Different outlets, different emphasis
The same launch failure was framed differently across the technology press and mainstream business coverage, with some outlets foregrounding the booster reuse milestone while others emphasized the operational failure’s implications for reliability.
“Blue Origin’s flagship New Glenn rocket launched to space on its third flight, reusing a booster for the first time but failing to correctly place the satellite it was carrying into its intended orbit”
Fortune highlighted the reflight success and the immediate technical outcome, writing that the rocket “reusing a booster for the first time” but “failing to correctly place the satellite it was carrying into its intended orbit,” and it described the satellite entering an “off-nominal orbit” as Blue Origin assessed it.
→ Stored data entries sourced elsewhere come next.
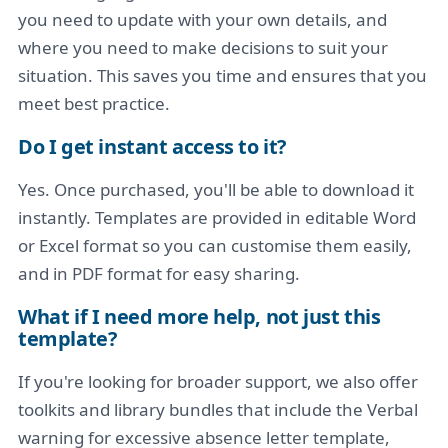
you need to update with your own details, and
where you need to make decisions to suit your
situation. This saves you time and ensures that you
meet best practice.
Do I get instant access to it?
Yes. Once purchased, you'll be able to download it
instantly. Templates are provided in editable Word
or Excel format so you can customise them easily,
and in PDF format for easy sharing.
What if I need more help, not just this
template?
If you're looking for broader support, we also offer
toolkits and library bundles that include the Verbal
warning for excessive absence letter template,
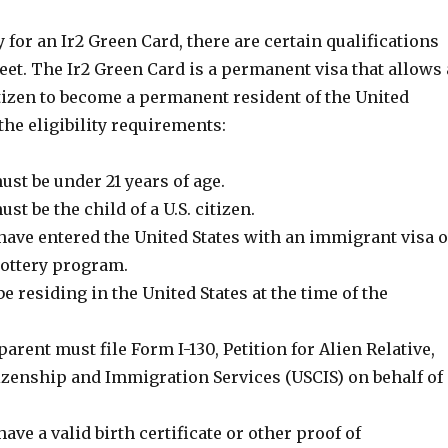
y for an Ir2 Green Card, there are certain qualifications
et. The Ir2 Green Card is a permanent visa that allows 
citizen to become a permanent resident of the United
 the eligibility requirements:
st be under 21 years of age.
st be the child of a U.S. citizen.
have entered the United States with an immigrant visa o
Lottery program.
e residing in the United States at the time of the
parent must file Form I-130, Petition for Alien Relative,
tizenship and Immigration Services (USCIS) on behalf of
ave a valid birth certificate or other proof of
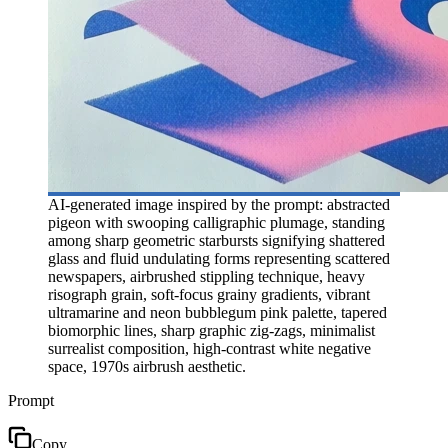
AI-generated image inspired by the prompt: abstracted
pigeon with swooping calligraphic plumage, standing
among sharp geometric starbursts signifying shattered
glass and fluid undulating forms representing scattered
newspapers, airbrushed stippling technique, heavy
risograph grain, soft-focus grainy gradients, vibrant
ultramarine and neon bubblegum pink palette, tapered
biomorphic lines, sharp graphic zig-zags, minimalist
surrealist composition, high-contrast white negative
space, 1970s airbrush aesthetic.
Prompt
Copy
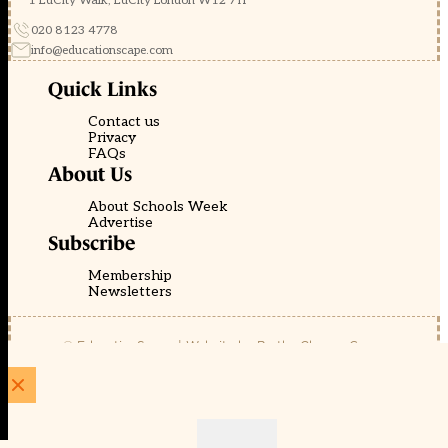
1 EdCity Walk, EdCity London W12 7TF
020 8123 4778
info@educationscape.com
Quick Links
Contact us
Privacy
FAQs
About Us
About Schools Week
Advertise
Subscribe
Membership
Newsletters
© EducationScape | Website by
Be the Change Group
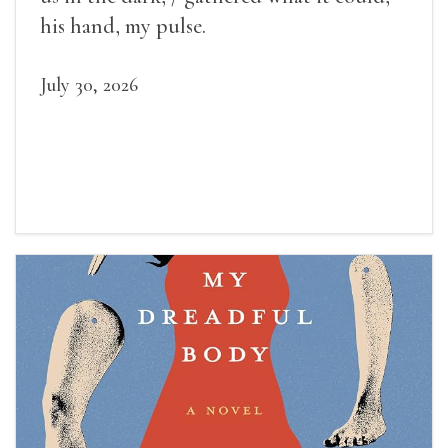
his hand, my pulse.
July 30, 2026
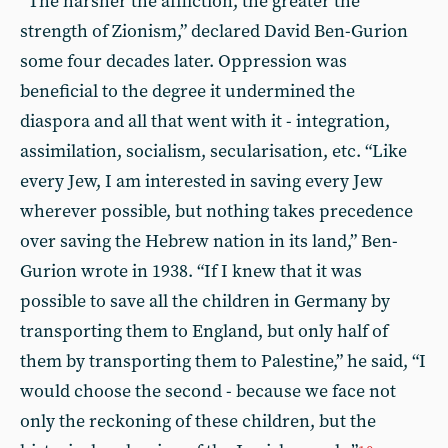
“The harsher the affliction, the greater the
strength of Zionism,” declared David Ben-Gurion
some four decades later. Oppression was
beneficial to the degree it undermined the
diaspora and all that went with it - integration,
assimilation, socialism, secularisation, etc. “Like
every Jew, I am interested in saving every Jew
wherever possible, but nothing takes precedence
over saving the Hebrew nation in its land,” Ben-
Gurion wrote in 1938. “If I knew that it was
possible to save all the children in Germany by
transporting them to England, but only half of
them by transporting them to Palestine,” he said, “I
would choose the second - because we face not
only the reckoning of these children, but the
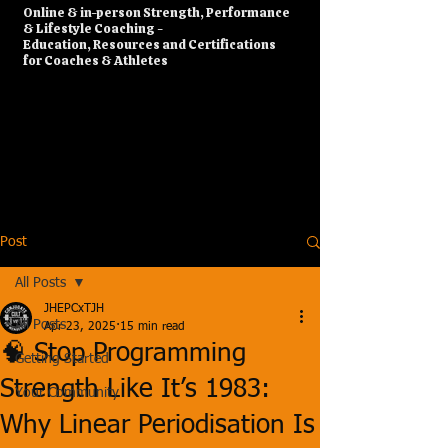
​Online & in-person Strength, Performance
& Lifestyle Coaching -
Education, Resources and Certifications
for Coaches & Athletes
Post
All Posts
JHEPCxTJH
All Posts
Apr 23, 2025
15 min read
🧠 Stop Programming
Getting Started
Strength Like It’s 1983:
Your Community
Why Linear Periodisation Is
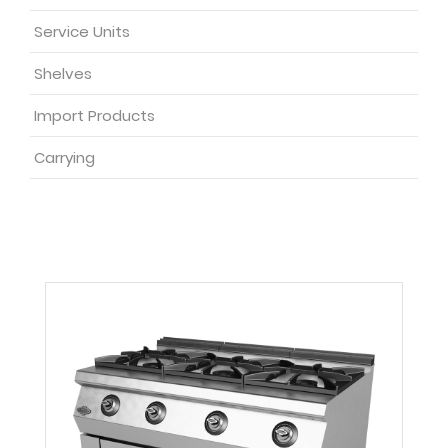
Service Units
Shelves
Import Products
Carrying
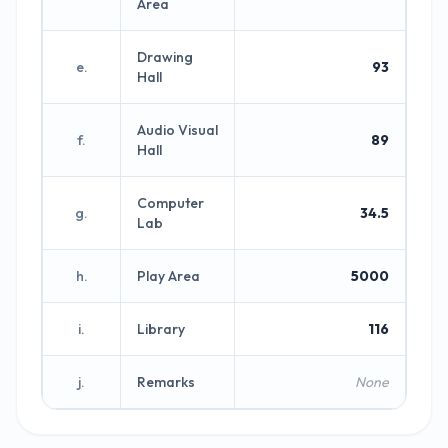
Area
Drawing
e.
93
Hall
Audio Visual
f.
89
Hall
Computer
g.
34.5
Lab
h.
Play Area
5000
i.
Library
116
j.
Remarks
None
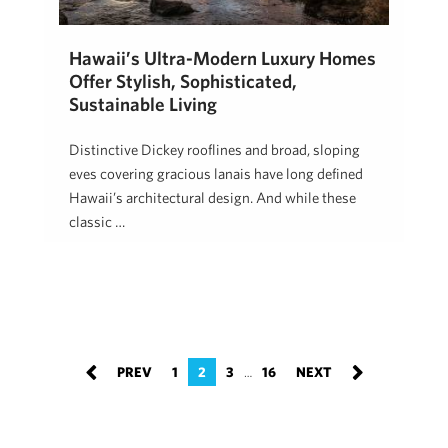
Hawaii’s Ultra-Modern Luxury Homes
Offer Stylish, Sophisticated,
Sustainable Living
Distinctive Dickey rooflines and broad, sloping
eves covering gracious lanais have long defined
Hawaii’s architectural design. And while these
classic …
Jake Chancer
February 13, 2020
1
2
3
16
…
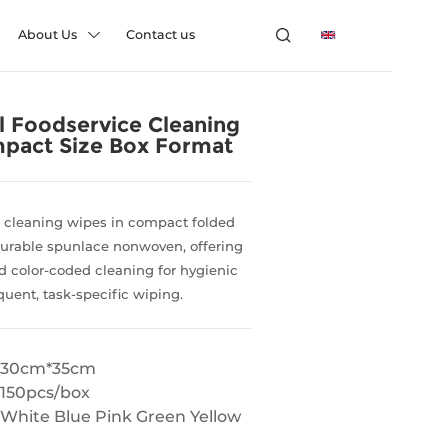
About Us
Contact us
l Foodservice Cleaning
pact Size Box Format
e cleaning wipes in compact folded
urable spunlace nonwoven, offering
 color-coded cleaning for hygienic
equent, task-specific wiping.
30cm*35cm
150pcs/box
White Blue Pink Green Yellow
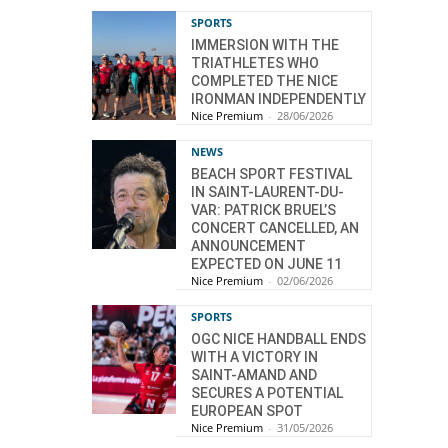
SPORTS
IMMERSION WITH THE
TRIATHLETES WHO
COMPLETED THE NICE
IRONMAN INDEPENDENTLY
Nice Premium
-
28/06/2026
NEWS
BEACH SPORT FESTIVAL
IN SAINT-LAURENT-DU-
VAR: PATRICK BRUEL’S
CONCERT CANCELLED, AN
ANNOUNCEMENT
EXPECTED ON JUNE 11
Nice Premium
-
02/06/2026
SPORTS
OGC NICE HANDBALL ENDS
WITH A VICTORY IN
SAINT-AMAND AND
SECURES A POTENTIAL
EUROPEAN SPOT
Nice Premium
-
31/05/2026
Spaceflight Now similarly treated the mission as a “critical milestone” for New Glenn’s heavy-lift rocket, focusing on the booster reuse and the planned deployment of BlueBird 7 into low Earth orbit during a window that opened April 19 at 6:45 a.m. EDT.
Ars Technica, by contrast, led with the reuse achievement “marred by upper stage failure,” and it described the upper stage switch-off and fall-away sequence before centering the setback for Jeff Bezos’ flagship rocket and NASA’s Artemis lunar program.
TechCrunch framed the event as “New Glenn put a customer satellite in the wrong orbit during its third launch,” and it connected the mishap to broader implications for NASA’s Artemis logistics and the need for reliability under political pressure.
SpaceNews emphasized the technical chain of events and the “malfunction of its second stage,” reporting that the payload was stranded in an unrecoverable “off-nominal” orbit and that AST said the orbit was too low for electric propulsion to recover.
GeekWire combined both angles, calling it “In a first, Blue Origin uses a recycled rocket to send a satellite into orbit — unfortunately, it’s the wrong orbit,” and it described the cheering at Mission Control alongside AST’s statement that the altitude was too low to sustain operations.